ASSIGNED TASK:
Word for word, retype the lines from the one containing "expression of the" to the one containing "can we get the" below, keeping both end lines and dropping the pictures.

EXERCISE MATERIALS:
----

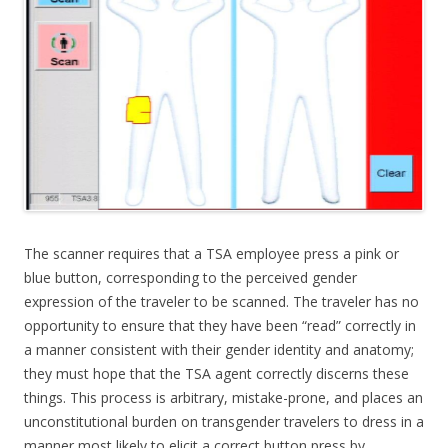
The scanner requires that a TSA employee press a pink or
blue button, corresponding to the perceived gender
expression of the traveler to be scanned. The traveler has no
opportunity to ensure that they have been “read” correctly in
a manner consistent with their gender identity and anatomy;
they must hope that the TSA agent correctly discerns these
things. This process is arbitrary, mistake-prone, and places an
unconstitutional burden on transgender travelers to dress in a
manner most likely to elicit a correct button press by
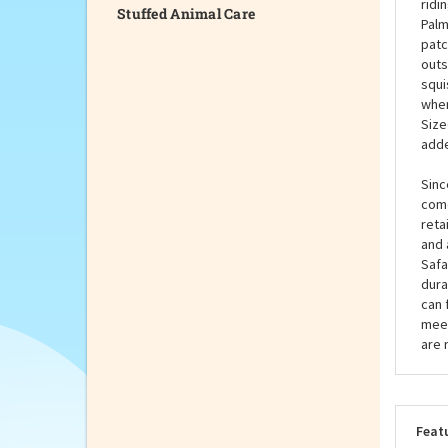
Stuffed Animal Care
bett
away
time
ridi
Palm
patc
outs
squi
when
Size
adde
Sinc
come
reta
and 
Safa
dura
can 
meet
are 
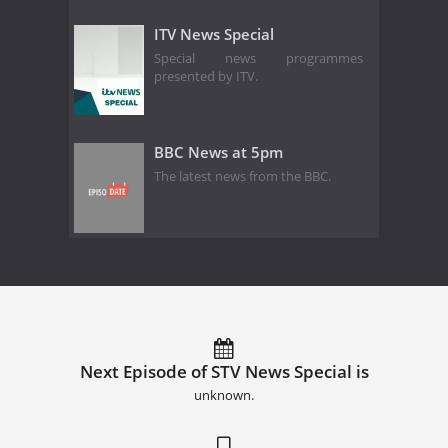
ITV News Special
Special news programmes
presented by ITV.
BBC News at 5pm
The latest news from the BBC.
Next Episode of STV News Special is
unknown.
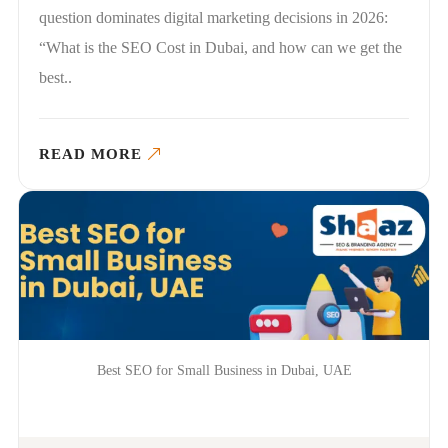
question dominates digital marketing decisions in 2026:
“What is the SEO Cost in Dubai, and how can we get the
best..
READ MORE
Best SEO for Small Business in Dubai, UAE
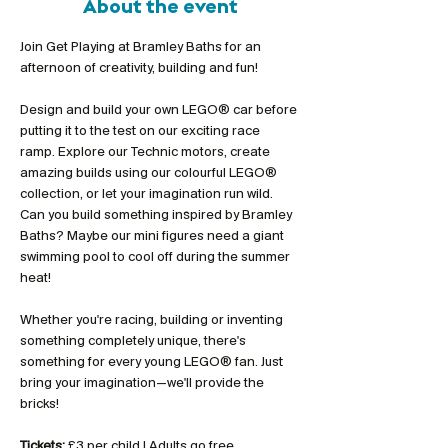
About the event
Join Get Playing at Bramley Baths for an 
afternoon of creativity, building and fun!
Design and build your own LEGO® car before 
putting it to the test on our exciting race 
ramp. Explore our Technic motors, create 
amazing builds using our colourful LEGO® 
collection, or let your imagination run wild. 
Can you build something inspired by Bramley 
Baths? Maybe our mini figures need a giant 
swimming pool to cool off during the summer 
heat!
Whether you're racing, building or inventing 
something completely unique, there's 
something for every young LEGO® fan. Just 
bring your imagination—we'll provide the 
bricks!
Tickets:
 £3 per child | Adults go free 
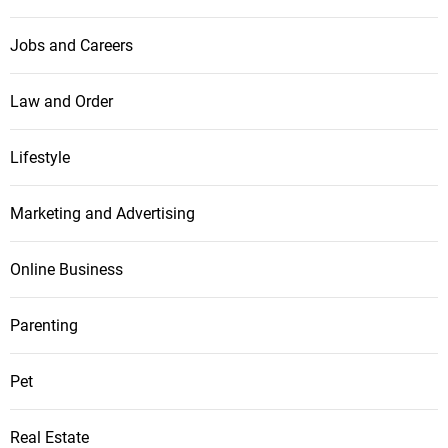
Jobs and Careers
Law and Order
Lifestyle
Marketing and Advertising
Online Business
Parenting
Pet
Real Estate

----

REPLY:
expression of the traveler to be scanned. The traveler has no
opportunity to ensure that they have been “read” correctly in
a manner consistent with their gender identity and anatomy;
they must hope that the TSA agent correctly discerns these
things. This process is arbitrary, mistake-prone, and places an
unconstitutional burden on transgender travelers to dress in a
manner most likely to elicit a correct button press by
Stuffed Animal Care
bett
away
time
ridi
Palm
patc
outs
squi
when
Size
adde
Sinc
come
reta
and 
Safa
dura
can 
meet
are 
ITV News Special
Special news programmes
presented by ITV.
BBC News at 5pm
The latest news from the BBC.
Next Episode of STV News Special is
unknown.
question dominates digital marketing decisions in 2026:
“What is the SEO Cost in Dubai, and how can we get the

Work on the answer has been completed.